La fille coupée en deux (Die zweigeteilte Frau) von Claude Chabrol. Frankreich, 2007. Ludivine Sagnier, Benoît Magimel, François Berléand, Mathilda May, Caroline Sihol, Etienne Chicot, Marie Bunel, Valeria Cavalli

   Eine Frau zwischen zwei Männern in der Version vom Herrn Chabrol, da ahnt man schon, dass das weder nett noch romantisch noch unverbindlich wird, und sehr richtig, auch in seinem soundsovielten Werk hat der alte Knabe mit offensichtlich nie ermüdender Boshaftigkeit seinen unverwechselbaren Blick auf die französische Bourgeoisie gerichtet, diesmal die Kulturschickeria Lyons, wobei die genaue Verortung eigentlich nebensächlich ist, denn es geht in einem typischen Chabrolfilm immer um die gleichen Dinge: Macht, Intrige, Neid, Sex, Rivalität, Lüge. Ein Universum, in dem man sich zwar nicht wohlfühlt, in dem man sich aber immer wieder schnell zurechtfindet, und das uns vom Meister mit gelegentlichen kleinen Variationen doch noch schmackhaft gemacht wird.

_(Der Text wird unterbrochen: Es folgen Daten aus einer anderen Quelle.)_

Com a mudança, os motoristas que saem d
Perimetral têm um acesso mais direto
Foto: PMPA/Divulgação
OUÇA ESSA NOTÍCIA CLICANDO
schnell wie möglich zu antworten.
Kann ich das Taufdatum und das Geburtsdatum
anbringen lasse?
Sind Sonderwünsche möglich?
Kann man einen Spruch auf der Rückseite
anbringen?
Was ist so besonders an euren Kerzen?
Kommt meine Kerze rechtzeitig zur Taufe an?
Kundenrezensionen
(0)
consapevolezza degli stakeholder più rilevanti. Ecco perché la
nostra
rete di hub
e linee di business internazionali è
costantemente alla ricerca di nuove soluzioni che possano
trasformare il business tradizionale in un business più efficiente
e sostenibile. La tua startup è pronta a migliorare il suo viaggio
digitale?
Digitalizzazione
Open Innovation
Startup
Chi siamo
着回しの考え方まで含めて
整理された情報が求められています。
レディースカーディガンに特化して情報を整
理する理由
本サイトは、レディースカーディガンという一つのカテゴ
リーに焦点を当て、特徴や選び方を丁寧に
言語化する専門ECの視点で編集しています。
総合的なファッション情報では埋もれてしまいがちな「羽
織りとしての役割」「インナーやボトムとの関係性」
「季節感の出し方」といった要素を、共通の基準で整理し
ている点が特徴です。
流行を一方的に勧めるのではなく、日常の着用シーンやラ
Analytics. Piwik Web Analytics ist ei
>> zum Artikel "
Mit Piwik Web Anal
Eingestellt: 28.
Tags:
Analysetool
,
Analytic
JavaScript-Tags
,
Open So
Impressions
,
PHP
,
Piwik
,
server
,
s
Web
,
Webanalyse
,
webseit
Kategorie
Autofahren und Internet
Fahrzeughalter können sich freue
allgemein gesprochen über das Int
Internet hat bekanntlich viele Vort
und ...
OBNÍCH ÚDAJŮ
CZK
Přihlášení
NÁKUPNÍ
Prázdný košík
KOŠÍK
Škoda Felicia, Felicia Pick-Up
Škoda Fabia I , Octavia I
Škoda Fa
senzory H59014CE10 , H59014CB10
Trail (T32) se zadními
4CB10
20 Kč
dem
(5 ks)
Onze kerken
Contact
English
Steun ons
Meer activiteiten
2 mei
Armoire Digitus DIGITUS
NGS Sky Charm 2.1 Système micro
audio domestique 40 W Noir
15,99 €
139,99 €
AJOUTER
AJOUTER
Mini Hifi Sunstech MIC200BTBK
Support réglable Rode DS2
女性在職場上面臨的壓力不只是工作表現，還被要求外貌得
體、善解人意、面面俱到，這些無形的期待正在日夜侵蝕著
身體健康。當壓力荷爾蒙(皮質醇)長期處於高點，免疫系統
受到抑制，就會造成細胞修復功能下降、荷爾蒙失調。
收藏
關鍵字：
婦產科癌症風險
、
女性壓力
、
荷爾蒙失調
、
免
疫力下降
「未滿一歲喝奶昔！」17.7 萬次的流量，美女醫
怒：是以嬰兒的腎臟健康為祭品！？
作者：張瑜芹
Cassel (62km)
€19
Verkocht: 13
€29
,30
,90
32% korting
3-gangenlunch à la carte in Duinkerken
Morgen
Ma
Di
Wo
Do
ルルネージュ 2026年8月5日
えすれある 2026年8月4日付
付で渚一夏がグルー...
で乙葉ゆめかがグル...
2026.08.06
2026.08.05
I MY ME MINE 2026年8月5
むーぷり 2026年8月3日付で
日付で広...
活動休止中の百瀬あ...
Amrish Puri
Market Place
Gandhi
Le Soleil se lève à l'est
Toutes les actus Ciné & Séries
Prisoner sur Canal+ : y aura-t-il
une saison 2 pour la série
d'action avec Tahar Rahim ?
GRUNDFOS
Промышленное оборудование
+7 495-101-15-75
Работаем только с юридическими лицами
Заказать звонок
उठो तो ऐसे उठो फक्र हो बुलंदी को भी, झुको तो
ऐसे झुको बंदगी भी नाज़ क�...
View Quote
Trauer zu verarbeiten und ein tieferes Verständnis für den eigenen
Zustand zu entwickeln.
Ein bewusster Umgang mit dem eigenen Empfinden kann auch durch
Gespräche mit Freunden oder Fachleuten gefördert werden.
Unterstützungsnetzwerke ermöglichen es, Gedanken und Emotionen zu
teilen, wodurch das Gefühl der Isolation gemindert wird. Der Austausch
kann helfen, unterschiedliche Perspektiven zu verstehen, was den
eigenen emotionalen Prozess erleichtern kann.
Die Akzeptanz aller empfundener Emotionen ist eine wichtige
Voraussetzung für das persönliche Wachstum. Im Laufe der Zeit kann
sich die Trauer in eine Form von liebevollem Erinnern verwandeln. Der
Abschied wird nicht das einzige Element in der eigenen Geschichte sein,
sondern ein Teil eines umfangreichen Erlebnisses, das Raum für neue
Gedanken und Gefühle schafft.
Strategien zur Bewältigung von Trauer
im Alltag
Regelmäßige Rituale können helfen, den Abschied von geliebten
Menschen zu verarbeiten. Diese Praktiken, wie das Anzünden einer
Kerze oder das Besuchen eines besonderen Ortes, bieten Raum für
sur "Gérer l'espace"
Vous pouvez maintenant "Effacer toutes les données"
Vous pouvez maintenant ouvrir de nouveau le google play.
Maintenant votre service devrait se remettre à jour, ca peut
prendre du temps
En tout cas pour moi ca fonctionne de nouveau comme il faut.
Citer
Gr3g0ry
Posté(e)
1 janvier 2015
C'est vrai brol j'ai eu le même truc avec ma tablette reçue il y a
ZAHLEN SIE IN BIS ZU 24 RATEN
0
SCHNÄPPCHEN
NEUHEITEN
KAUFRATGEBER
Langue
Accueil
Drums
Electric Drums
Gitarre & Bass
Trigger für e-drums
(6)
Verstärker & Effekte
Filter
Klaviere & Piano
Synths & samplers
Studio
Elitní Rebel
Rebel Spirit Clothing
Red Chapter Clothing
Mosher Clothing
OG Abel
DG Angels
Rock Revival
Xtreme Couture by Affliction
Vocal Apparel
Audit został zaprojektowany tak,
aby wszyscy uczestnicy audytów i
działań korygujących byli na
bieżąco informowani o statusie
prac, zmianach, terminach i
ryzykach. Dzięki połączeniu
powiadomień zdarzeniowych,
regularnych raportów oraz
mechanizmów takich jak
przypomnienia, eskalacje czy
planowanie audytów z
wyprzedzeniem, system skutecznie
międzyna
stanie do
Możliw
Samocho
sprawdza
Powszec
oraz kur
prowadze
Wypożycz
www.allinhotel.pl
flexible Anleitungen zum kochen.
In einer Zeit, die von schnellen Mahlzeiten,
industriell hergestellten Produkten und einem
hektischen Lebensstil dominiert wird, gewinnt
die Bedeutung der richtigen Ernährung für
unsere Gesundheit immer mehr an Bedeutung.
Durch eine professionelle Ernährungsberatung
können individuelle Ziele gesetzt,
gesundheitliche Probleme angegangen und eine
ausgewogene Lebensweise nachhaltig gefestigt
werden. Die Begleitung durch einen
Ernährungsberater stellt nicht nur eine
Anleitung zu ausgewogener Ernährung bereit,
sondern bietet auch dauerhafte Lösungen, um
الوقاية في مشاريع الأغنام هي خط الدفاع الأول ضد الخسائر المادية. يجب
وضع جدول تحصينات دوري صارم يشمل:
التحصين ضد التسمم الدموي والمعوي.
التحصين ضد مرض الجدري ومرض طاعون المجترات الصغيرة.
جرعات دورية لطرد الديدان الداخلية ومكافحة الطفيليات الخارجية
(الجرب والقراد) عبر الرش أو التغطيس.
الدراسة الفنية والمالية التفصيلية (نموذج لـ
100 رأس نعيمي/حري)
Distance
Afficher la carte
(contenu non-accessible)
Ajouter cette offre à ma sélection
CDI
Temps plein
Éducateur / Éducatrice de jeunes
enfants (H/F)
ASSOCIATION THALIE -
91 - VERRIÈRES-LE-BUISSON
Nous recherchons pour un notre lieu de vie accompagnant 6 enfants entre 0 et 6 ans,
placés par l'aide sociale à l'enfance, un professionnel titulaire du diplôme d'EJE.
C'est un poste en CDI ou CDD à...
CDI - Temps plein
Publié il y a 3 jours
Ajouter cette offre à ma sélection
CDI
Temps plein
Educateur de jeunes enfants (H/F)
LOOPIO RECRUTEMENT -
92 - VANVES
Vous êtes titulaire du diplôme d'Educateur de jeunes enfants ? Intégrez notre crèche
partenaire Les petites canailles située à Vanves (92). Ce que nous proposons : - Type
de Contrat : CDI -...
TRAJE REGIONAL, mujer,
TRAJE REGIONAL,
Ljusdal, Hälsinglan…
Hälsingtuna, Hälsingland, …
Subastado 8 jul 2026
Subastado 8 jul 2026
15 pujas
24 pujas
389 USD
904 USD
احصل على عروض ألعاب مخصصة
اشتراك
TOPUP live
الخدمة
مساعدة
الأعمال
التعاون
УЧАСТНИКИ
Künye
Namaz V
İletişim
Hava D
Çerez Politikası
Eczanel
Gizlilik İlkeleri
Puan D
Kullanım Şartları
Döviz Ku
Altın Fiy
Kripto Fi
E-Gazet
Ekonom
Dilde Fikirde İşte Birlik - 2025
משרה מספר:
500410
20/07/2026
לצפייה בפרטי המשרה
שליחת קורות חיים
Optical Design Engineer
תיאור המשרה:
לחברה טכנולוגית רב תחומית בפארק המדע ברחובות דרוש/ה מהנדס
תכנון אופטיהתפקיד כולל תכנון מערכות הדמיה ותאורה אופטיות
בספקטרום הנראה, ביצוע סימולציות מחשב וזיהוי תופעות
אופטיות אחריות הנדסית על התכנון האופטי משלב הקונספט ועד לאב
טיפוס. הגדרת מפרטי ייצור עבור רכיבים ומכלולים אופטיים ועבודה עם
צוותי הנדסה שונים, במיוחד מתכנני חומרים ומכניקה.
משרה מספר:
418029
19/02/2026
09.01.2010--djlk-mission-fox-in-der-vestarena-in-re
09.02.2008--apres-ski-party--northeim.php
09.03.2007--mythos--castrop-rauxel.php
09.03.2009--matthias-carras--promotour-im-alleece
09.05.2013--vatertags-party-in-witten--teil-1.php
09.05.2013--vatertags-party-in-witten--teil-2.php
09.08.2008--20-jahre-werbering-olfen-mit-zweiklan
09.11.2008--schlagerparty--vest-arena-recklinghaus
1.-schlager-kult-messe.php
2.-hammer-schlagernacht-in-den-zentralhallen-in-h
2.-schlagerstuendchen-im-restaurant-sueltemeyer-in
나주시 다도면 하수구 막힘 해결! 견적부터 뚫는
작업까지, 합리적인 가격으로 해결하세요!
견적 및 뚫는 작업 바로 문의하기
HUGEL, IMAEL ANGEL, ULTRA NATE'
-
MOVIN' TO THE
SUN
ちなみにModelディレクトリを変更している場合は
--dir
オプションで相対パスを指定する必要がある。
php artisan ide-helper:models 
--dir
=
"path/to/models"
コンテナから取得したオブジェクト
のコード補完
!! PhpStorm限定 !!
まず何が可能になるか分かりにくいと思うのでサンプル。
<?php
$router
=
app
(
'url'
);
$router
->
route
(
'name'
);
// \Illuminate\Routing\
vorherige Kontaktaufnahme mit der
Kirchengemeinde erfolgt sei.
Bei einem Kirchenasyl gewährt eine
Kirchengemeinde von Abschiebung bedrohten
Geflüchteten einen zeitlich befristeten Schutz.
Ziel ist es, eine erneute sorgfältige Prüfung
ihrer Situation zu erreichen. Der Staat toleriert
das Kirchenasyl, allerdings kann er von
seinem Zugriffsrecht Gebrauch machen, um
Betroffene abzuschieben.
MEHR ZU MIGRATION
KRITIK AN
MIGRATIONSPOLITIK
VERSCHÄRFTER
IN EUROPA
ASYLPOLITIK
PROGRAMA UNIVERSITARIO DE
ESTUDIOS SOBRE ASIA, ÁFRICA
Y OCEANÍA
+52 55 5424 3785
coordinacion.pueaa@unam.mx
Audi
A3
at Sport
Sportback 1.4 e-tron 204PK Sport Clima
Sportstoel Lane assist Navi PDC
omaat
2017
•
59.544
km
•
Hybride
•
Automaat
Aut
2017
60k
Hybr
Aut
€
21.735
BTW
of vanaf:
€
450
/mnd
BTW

   Gabrielle, ein junges Mädchen, bekannt als Wetterfee im Fernsehen, wird zugleich von einem älteren Schriftsteller und einem jungen Mann umworben und von beiden gleichermaßen benutzt. Der Ältere, Charles, ein graubärtiger Bonvivant mit Ehefrau und gutem Ruf in intellektuellen Kreisen, ist von der erotischen Ausstrahlung des Mädchens fasziniert und führt sie ein in seine geheime Welt (sprich in einen exklusiven Klub mit exklusiven Spielen im Obergeschoss...), will sich jedoch nicht für sie entscheiden und lässt sie nach Belieben einfach fallen, wenn sie ihm zu anstrengend wird. Der Jüngere, Paul, ein penetranter, verwöhnter, neurotischer Schnösel und Erbe einer lokalen Industriellensippe, fordert Gabrielle für sich als Eigentum, nicht weil er sie liebt, sondern weil er gewohnt ist zu bekommen, was er begehrt und weil ihn die Konkurrenz mit Charles anstachelt. Er heiratet sie, obwohl er weiß, dass sie den anderen liebt, und schließlich erschießt er den Rivalen in aller Öffentlichkeit. Die Familie bedrängt Gabrielle, zu Pauls Gunsten auszusagen, und nachdem sie das tatsächlich getan hat, wird sie mit unverhohlener Verachtung verstoßen. Zuletzt sehen wir sie mit ihrem Onkel im Zirkus auftreten, und dort erklärt sich dann auch der Title des Films, denn er lässt sie scheinbar von einer Kreissäge in der Mitte durchteilen.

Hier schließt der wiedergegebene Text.